INSTRUCTIONS FOR THE TASK
What are the lines from the top of the entries through the one with "- 2026 kabea.cz"? Write them out exactly, with no pictures.

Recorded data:
--- START ---
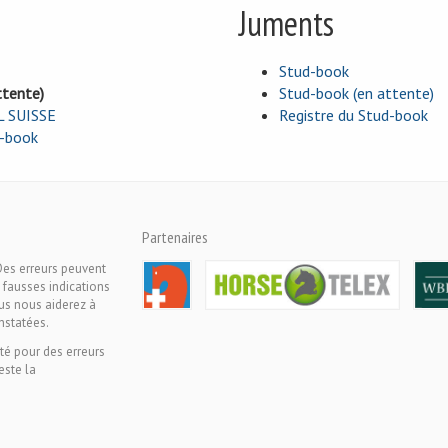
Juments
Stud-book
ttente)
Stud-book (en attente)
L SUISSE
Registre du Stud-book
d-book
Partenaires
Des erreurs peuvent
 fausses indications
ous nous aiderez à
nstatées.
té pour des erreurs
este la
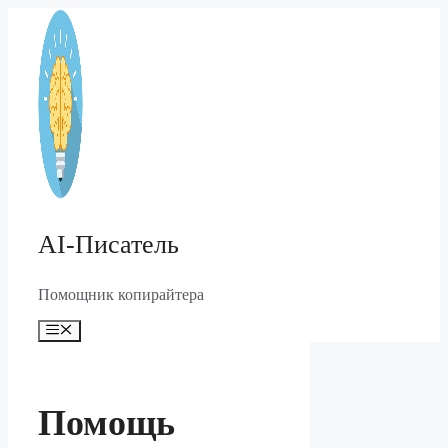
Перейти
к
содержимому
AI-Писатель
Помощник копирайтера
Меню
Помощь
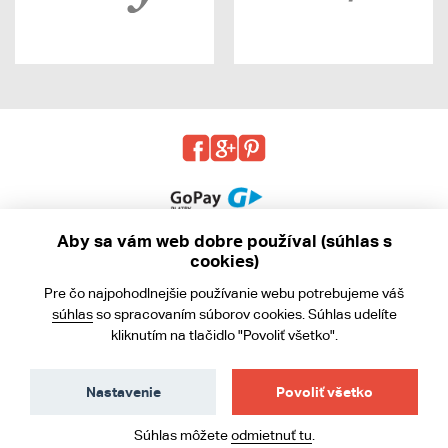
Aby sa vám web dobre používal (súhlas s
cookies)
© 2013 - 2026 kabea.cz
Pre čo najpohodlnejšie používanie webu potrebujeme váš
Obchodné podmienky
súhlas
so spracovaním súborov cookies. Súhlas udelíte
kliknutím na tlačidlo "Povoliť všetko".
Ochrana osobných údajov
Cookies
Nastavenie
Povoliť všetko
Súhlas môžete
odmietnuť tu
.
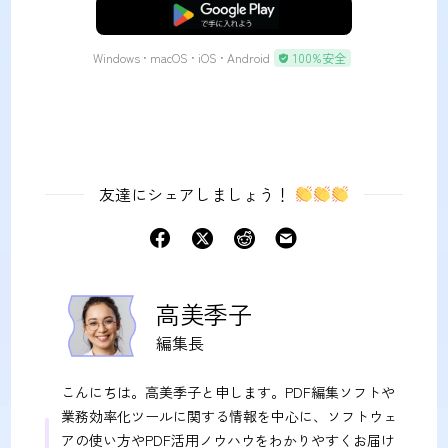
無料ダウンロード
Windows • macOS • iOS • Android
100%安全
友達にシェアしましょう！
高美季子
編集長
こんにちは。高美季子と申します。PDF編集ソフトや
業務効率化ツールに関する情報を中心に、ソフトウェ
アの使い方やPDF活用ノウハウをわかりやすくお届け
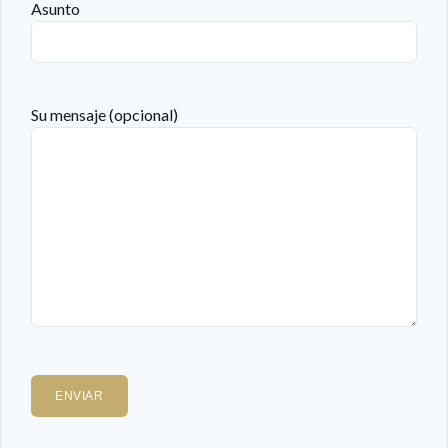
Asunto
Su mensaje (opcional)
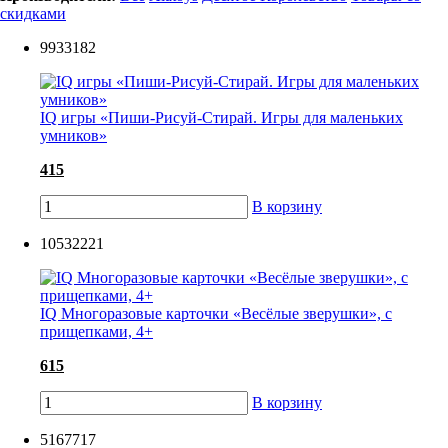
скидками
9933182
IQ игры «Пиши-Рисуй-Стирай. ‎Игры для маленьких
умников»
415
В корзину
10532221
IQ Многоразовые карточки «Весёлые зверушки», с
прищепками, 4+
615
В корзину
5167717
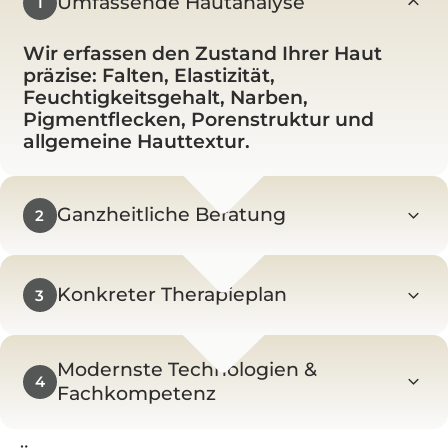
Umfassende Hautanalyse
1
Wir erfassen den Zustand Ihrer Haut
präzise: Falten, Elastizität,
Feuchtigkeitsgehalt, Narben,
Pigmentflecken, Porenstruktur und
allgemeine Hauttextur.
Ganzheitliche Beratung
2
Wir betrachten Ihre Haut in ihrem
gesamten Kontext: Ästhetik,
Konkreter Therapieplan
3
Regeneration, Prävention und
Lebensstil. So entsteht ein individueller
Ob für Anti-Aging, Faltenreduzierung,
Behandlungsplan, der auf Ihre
--- END ---
SOLUTION TO THIS EXERCISE
Juments
Stud-book
ttente)
Stud-book (en attente)
L SUISSE
Registre du Stud-book
d-book
Partenaires
Des erreurs peuvent
 fausses indications
ous nous aiderez à
nstatées.
té pour des erreurs
este la
Перейти
к
содержимому
AI-Писатель
Помощник копирайтера
Меню
Помощь
Aby sa vám web dobre používal (súhlas s
cookies)
© 2013 - 2026 kabea.cz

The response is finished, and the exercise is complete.